方法:標準的な抗てんかん薬を服用中の2~18歳のドラベ症候群患者を対象に、2つの第I-IIa相、非盲検、多施設共同試験(MONARCHおよびADMIRAL)を実施した。 患者は、ゾレブネセン(10~70 mg)を1日目にのみ投与する単回漸増投与コホート、またはゾレブネセン(20~70 mg)を3か月間に2~3回投与する複数回漸増投与コホートのいずれかに組み入れられた。 2つの非盲検延長試験(SWALLOWTAILおよびLONGWING)への移行対象患者は、ゾレブネセン(≤45 mg)を4ヶ月毎に継続投与された。主要解析ではゾレブネセンの安全性および薬物動態が評価され、臨床効果も評価された。

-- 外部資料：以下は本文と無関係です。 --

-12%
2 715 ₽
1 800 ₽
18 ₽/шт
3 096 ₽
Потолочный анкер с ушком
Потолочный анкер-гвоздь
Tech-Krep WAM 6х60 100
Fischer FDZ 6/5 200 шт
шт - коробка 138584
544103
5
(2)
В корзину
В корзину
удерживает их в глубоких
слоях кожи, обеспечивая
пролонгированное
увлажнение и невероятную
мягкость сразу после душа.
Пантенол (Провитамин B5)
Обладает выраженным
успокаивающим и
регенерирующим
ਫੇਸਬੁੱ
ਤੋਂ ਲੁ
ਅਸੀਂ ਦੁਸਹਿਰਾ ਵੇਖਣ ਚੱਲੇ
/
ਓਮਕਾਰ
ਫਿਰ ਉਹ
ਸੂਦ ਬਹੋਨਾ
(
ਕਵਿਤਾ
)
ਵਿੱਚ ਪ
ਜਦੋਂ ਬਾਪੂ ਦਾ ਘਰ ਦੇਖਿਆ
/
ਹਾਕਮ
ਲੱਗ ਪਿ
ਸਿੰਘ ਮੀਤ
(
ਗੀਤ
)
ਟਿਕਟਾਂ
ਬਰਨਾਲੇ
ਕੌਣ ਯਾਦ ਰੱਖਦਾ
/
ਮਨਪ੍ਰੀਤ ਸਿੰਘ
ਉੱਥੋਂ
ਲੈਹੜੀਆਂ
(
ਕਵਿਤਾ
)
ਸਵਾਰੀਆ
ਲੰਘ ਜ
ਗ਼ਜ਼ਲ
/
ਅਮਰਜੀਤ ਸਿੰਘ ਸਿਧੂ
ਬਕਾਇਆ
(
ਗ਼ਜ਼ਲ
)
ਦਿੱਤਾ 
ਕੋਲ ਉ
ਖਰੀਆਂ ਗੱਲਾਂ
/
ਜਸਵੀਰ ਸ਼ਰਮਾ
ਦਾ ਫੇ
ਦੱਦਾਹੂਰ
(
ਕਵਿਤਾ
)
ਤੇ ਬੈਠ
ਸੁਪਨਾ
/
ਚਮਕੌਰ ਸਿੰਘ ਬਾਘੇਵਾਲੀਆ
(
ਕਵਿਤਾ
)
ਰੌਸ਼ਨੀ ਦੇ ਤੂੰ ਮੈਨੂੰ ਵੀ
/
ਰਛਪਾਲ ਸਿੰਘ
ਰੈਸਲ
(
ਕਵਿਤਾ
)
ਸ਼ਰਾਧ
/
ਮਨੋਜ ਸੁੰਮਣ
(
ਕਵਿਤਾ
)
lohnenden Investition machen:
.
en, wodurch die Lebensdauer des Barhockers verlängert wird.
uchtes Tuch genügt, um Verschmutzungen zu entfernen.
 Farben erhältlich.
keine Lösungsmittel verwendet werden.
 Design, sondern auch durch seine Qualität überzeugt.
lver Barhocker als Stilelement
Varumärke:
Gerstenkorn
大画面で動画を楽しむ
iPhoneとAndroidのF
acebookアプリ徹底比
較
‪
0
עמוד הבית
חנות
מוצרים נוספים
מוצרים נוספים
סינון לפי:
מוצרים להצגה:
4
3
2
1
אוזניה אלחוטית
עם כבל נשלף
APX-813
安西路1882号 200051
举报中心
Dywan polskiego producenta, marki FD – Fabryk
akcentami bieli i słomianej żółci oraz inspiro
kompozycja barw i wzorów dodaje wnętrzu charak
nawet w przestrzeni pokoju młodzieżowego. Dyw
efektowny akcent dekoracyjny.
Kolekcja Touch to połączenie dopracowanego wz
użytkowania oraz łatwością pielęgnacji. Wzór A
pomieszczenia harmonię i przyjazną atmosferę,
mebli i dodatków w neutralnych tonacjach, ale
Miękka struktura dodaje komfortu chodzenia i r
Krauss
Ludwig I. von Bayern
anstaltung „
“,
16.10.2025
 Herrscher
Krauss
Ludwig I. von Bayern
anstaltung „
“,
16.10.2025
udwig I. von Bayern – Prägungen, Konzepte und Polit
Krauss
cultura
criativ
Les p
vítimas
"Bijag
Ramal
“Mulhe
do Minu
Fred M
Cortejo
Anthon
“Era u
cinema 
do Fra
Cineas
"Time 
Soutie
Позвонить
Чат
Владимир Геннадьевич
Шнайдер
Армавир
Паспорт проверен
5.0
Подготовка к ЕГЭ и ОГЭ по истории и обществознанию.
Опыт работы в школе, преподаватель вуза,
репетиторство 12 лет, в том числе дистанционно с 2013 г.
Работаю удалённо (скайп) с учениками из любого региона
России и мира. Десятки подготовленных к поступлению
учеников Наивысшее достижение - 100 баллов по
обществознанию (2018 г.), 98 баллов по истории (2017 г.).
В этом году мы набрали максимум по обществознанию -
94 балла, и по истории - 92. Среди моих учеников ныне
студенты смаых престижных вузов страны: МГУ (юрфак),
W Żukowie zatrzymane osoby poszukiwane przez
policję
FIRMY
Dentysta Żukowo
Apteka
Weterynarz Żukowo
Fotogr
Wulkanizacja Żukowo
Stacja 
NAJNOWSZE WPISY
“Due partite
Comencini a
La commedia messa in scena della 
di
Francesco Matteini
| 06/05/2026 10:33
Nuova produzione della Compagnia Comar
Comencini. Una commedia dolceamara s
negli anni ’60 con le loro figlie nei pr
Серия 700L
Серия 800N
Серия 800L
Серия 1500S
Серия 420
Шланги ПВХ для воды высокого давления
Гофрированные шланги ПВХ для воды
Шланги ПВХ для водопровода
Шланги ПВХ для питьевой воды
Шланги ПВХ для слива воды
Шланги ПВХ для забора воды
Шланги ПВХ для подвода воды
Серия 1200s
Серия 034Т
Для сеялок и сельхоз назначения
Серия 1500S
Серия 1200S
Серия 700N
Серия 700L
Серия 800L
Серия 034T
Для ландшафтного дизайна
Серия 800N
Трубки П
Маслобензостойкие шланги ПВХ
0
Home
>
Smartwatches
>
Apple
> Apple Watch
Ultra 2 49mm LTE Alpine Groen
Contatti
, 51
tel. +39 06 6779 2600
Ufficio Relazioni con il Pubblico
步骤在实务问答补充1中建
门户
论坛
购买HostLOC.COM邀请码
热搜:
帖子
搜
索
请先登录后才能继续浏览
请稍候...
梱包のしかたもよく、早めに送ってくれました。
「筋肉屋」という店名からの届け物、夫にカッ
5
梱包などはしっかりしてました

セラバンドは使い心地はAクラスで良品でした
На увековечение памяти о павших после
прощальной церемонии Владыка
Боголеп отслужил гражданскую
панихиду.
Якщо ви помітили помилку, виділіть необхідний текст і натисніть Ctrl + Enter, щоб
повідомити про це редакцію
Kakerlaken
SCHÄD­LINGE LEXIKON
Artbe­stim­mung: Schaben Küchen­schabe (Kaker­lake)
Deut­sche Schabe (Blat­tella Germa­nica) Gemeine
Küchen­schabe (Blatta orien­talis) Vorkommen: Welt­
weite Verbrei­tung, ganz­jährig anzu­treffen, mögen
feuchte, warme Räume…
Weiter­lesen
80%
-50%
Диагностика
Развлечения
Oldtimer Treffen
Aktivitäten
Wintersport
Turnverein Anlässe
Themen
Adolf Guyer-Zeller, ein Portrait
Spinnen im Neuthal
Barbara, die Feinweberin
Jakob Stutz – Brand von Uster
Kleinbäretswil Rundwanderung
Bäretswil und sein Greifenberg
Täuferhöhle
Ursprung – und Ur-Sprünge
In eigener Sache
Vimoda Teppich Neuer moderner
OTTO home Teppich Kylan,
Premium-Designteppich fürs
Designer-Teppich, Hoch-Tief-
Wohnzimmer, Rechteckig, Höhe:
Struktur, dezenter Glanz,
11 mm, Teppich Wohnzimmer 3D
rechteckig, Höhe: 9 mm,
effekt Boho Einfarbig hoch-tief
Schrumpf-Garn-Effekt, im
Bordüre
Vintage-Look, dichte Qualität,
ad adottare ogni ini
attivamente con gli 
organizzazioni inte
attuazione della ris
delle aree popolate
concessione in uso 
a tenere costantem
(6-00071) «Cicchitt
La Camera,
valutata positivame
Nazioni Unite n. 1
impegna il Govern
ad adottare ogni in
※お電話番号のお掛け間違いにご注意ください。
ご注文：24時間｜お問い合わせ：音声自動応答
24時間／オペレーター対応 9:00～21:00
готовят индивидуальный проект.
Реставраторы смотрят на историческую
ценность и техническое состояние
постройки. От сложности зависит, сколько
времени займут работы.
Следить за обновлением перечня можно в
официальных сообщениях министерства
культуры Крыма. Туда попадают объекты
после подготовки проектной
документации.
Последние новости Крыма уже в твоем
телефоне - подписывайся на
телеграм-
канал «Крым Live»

結果:第1-2a相試験には合計81名の患者が登録された。2025年5月30日時点で、合計75名の患者が延長試験に参加した。有害事象の大部分は軽度または中等度であった。 第I/IIa相試験で最も頻度が高かった有害事象は腰椎穿刺後症候群(患者の25%)、延長試験では脳脊髄液中タンパク質上昇(45%)であった。予期せぬ重篤な有害反応が疑われた患者1例、有害事象により試験を中止した患者1例、てんかんによる突然死(SUSDE)で死亡した患者2例、栄養失調による死亡患者1例が確認された。 第I-IIa相試験でゾレブネセン70mg(1回、2回、または3回投与)を受け、その後延長試験で最大45mgを投与された患者では、延長試験開始後20か月間の1か月間隔における痙攣発作頻度のベースラインからの変化量の中央値が-58.82%から-90.91%の範囲であった。 このデータは、延長試験において最大36か月間の継続治療により、全体的な臨床状態、生活の質、適応行動の改善が認められたことを裏付けている。結論: 安全性プロファイルと初期の臨床的改善は、ドラベ症候群の潜在的な疾患修飾治療薬としてのゾレブネセレンの継続的な開発を支持するものである。 (Stoke Therapeutics 提供;MONARCH および SWALLOWTAIL ClinicalTrials.gov 番号、それぞれ NCT04442295 および NCT04740476;ADMIRAL および LONGWING ISRCTN 登録番号、それぞれ ISRCTN99651026 および ISRCTN12811235)。